“¿Cómo pagaré al Señor todo el bien que me ha hecho?” (Sal 115,12).
Si interiorizáramos estas palabras del salmo e intentáramos responder a la pregunta que aquí se plantea, nos quedaría claro que es imposible retribuirle a nuestro Padre –ni siquiera remotamente– todo su inconmensurable amor y cuidado hacia nosotros. ¡Siempre somos nosotros los agasajados y bendecidos por Él! Aunque amásemos a Dios con todo nuestro corazón, su amor seguiría siendo más grande.
De hecho, nuestro Padre ni siquiera espera que le paguemos.
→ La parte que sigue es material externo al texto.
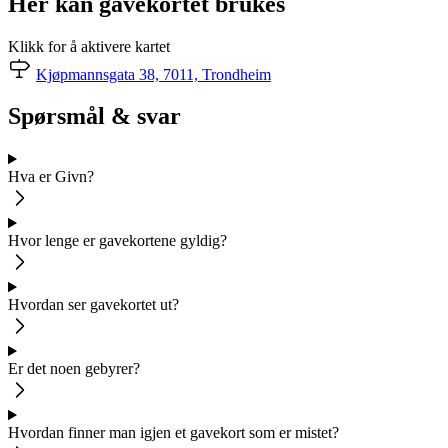
Her kan gavekortet brukes
Klikk for å aktivere kartet
Kjøpmannsgata 38, 7011, Trondheim
Spørsmål & svar
Hva er Givn?
Hvor lenge er gavekortene gyldig?
Hvordan ser gavekortet ut?
Er det noen gebyrer?
Hvordan finner man igjen et gavekort som er mistet?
Así, con gusto seguiremos siendo sus deudores y encontraremos siempre un motivo para dar testimonio de su amor; descubriremos siempre nuevas razones para estar aún más agradecidos y alabar más aún su amor.
Pero lo que nuestro Padre sí quiere de nosotros es que simplemente ocupemos el sitio que nos corresponde como hijos amados suyos, que le escuchemos y obedezcamos confiadamente y correspondamos así al sentido de nuestra existencia. En esto Él se complace y nos permite crecer en su amor.
Si vivimos así, nuestro Padre puede insertarnos en el orden que Él ha previsto para todos los hombres. Entonces se sana algo del desorden en el que la humanidad ha caído y a menudo sigue viviendo.
Nuestro Padre se dirige a nosotros, pidiendo nuestra cooperación para que también otras personas ocupen el lugar que Él, en su amor, les tiene preparado. Así nos convertimos en obreros de su viña de salvación, que Él ha establecido a través de su amado Hijo.
Y una vez que hayamos hecho todo esto, “sólo habremos hecho lo que teníamos que hacer” (Lc 17,10), como nos dice Jesús. Es gracias a su inescrutable bondad que nuestro Padre nos lo tenga en cuenta como mérito para recompensarnos. ¡Así es nuestro Padre!